- [TASK GOAL]: The output must match the entries below exactly, with pictures removed.

- [WORKING DATA]:
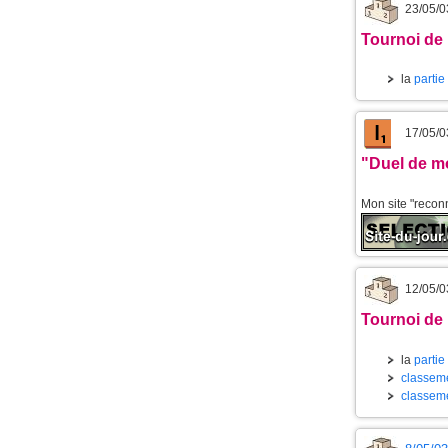
23/05/0
Tournoi de 
la
partie
17/05/0
"Duel de mo
Mon site "reconn
12/05/0
Tournoi de 
la
partie
classeme
classeme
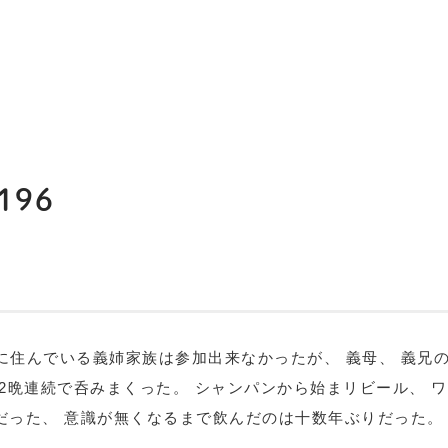
96
リに住んでいる義姉家族は参加出来なかったが、 義母、 義
2晩連続で呑みまくった。 シャンパンから始まリビール、 
だった、 意識が無くなるまで飲んだのは十数年ぶりだった。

- [ANSWER SPACE]:
23/05/0
Tournoi de 
la
partie
17/05/0
"Duel de mo
Mon site "reconn
12/05/0
Tournoi de 
la
partie
classeme
classeme
96
リに住んでいる義姉家族は参加出来なかったが、 義母、 義
2晩連続で呑みまくった。 シャンパンから始まリビール、 
だった、 意識が無くなるまで飲んだのは十数年ぶりだった。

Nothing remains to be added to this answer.